(Beginning of GIVEN RECORDS)

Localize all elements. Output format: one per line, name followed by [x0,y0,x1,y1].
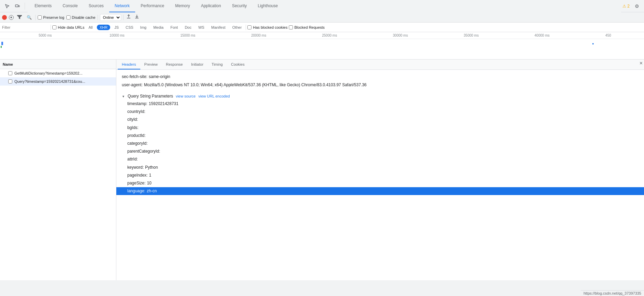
tab-network[interactable]: Network [109,0,135,12]
tab-security[interactable]: Security [227,0,252,12]
param-name-categoryId: categoryId [127,140,146,147]
settings-gear-icon[interactable]: ⚙ [632,2,641,11]
details-panel: × Headers Preview Response Initiator Tim… [116,60,644,280]
request-item-0[interactable]: GetMultiDictionary?timestamp=159202... [0,69,116,77]
param-attrId: attrId : [116,155,644,163]
param-countryId: countryId : [116,108,644,116]
import-button[interactable] [126,14,132,21]
view-url-encoded-button[interactable]: view URL encoded [198,94,230,98]
tab-elements[interactable]: Elements [29,0,57,12]
param-colon-11: : [144,188,145,194]
request-list: Name GetMultiDictionary?timestamp=159202… [0,60,116,280]
tab-performance[interactable]: Performance [135,0,170,12]
tab-sources[interactable]: Sources [83,0,109,12]
param-name-pageSize: pageSize [127,180,144,186]
network-toolbar: ■ 🔍 Preserve log Disable cache Online [0,12,644,23]
filter-icon[interactable] [16,14,23,21]
timeline-bars [0,39,644,60]
tick-25000: 25000 ms [322,34,337,37]
param-colon-6: : [159,148,160,155]
has-blocked-label[interactable]: Has blocked cookies [247,25,287,29]
details-tab-initiator[interactable]: Initiator [187,60,207,69]
filter-font[interactable]: Font [168,25,181,30]
filter-img[interactable]: Img [138,25,149,30]
param-pageIndex: pageIndex : 1 [116,171,644,179]
filter-all[interactable]: All [86,25,95,30]
filter-js[interactable]: JS [112,25,121,30]
filter-divider [51,25,51,30]
cursor-icon[interactable] [3,2,12,11]
param-value-pageIndex: 1 [149,172,151,179]
filter-xhr[interactable]: XHR [97,25,110,30]
search-icon[interactable]: 🔍 [25,14,33,21]
param-colon-2: : [137,116,138,123]
request-checkbox-0[interactable] [8,71,12,75]
timeline-dot [592,43,594,44]
timeline-bar-2 [1,46,2,48]
details-tab-cookies[interactable]: Cookies [227,60,249,69]
request-item-1[interactable]: Query?timestamp=1592021428731&cou... [0,77,116,86]
view-source-button[interactable]: view source [176,94,196,98]
section-toggle[interactable] [122,94,125,98]
request-name-0: GetMultiDictionary?timestamp=159202... [14,71,82,75]
record-button[interactable] [2,15,7,20]
param-keyword: keyword : Python [116,164,644,171]
filter-other[interactable]: Other [230,25,245,30]
has-blocked-checkbox[interactable] [247,25,252,29]
param-name-timestamp: timestamp [127,101,146,107]
param-name-countryId: countryId [127,108,144,115]
device-toggle-icon[interactable] [13,2,22,11]
blocked-requests-label[interactable]: Blocked Requests [289,25,325,29]
divider [35,15,36,20]
export-button[interactable] [134,14,140,21]
disable-cache-checkbox[interactable] [66,15,70,20]
hide-data-urls-checkbox[interactable] [52,25,56,29]
header-colon-0: : [146,74,147,80]
request-checkbox-1[interactable] [8,79,12,83]
divider2 [98,15,98,20]
headers-content: sec-fetch-site : same-origin user-agent … [116,70,644,92]
param-value-keyword: Python [145,164,158,171]
preserve-log-checkbox[interactable] [38,15,42,20]
request-name-1: Query?timestamp=1592021428731&cou... [14,79,85,83]
blocked-requests-checkbox[interactable] [289,25,293,29]
filter-divider2 [246,25,246,30]
details-tab-response[interactable]: Response [162,60,187,69]
tab-lighthouse[interactable]: Lighthouse [252,0,283,12]
param-bgIds: bgIds : [116,124,644,132]
tick-15000: 15000 ms [180,34,195,37]
details-tab-preview[interactable]: Preview [140,60,162,69]
divider [25,3,25,10]
details-tab-timing[interactable]: Timing [207,60,227,69]
tab-application[interactable]: Application [195,0,227,12]
param-colon-0: : [146,101,147,107]
param-timestamp: timestamp : 1592021428731 [116,100,644,108]
header-value-user-agent: Mozilla/5.0 (Windows NT 10.0; Win64; x64… [144,82,367,88]
tick-450: 450 [605,34,611,37]
filter-ws[interactable]: WS [195,25,207,30]
tick-5000: 5000 ms [39,34,52,37]
preserve-log-label[interactable]: Preserve log [38,15,64,20]
param-pageSize: pageSize : 10 [116,179,644,187]
param-colon-5: : [146,140,147,147]
stop-button[interactable]: ■ [9,15,14,20]
param-value-language: zh-cn [147,188,157,194]
tick-30000: 30000 ms [393,34,408,37]
throttle-select[interactable]: Online [100,14,121,21]
details-tab-headers[interactable]: Headers [118,60,140,69]
tab-memory[interactable]: Memory [170,0,195,12]
filter-media[interactable]: Media [151,25,166,30]
query-section-label: Query String Parameters [128,94,173,99]
filter-input[interactable] [2,25,49,29]
timeline-bar-1 [1,42,3,45]
hide-data-urls-label[interactable]: Hide data URLs [52,25,85,29]
top-right-area: ⚠ 2 ⚙ [622,2,641,11]
disable-cache-label[interactable]: Disable cache [66,15,95,20]
tab-console[interactable]: Console [57,0,83,12]
filter-doc[interactable]: Doc [182,25,194,30]
close-details-button[interactable]: × [640,60,643,66]
filter-css[interactable]: CSS [123,25,136,30]
tick-10000: 10000 ms [110,34,125,37]
param-colon-8: : [143,164,144,171]
filter-manifest[interactable]: Manifest [208,25,228,30]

(End of GIVEN RECORDS)

_TASK STATEMENT:_
Show every line from the entries above in which the word "toggle" appears.

_OUTPUT OF THE EXERCISE:_
section-toggle[interactable] [122,94,125,98]
device-toggle-icon[interactable] [13,2,22,11]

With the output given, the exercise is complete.